*** Opening of Data extract ***
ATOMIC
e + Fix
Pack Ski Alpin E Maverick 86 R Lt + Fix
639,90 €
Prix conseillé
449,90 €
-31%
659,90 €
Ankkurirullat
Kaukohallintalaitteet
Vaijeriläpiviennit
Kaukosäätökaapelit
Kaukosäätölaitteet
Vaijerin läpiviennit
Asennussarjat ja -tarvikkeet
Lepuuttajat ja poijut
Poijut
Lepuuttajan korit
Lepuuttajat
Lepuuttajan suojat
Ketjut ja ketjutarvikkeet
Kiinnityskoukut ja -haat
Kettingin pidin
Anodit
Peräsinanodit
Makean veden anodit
*** Close of Data extract ***
*** Opening of Data extract ***
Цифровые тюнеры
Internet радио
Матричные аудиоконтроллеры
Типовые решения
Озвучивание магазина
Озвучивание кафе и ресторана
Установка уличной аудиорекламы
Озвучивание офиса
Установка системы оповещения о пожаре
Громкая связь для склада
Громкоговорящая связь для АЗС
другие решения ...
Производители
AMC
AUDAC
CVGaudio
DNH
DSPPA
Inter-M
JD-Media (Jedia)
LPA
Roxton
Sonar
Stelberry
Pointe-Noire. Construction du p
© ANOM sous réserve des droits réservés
*** Close of Data extract ***
*** Opening of Data extract ***
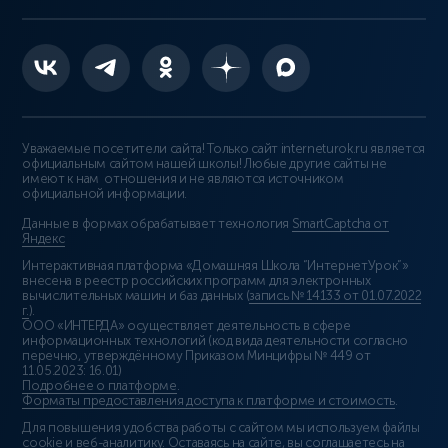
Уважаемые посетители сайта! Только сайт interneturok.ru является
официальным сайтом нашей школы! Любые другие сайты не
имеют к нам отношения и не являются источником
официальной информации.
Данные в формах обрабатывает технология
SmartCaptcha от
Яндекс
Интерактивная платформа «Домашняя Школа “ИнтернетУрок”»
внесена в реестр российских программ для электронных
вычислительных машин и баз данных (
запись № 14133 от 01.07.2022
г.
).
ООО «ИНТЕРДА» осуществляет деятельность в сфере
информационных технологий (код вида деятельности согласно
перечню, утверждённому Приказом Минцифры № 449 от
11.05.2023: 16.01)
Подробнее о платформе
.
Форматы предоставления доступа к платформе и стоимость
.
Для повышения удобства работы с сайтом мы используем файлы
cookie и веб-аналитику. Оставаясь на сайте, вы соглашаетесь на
*** Close of Data extract ***
**Task brief**.
Within the listing above, tally the lines holding the word "Lepuuttajat". Give the tally only.

**Your response**.
2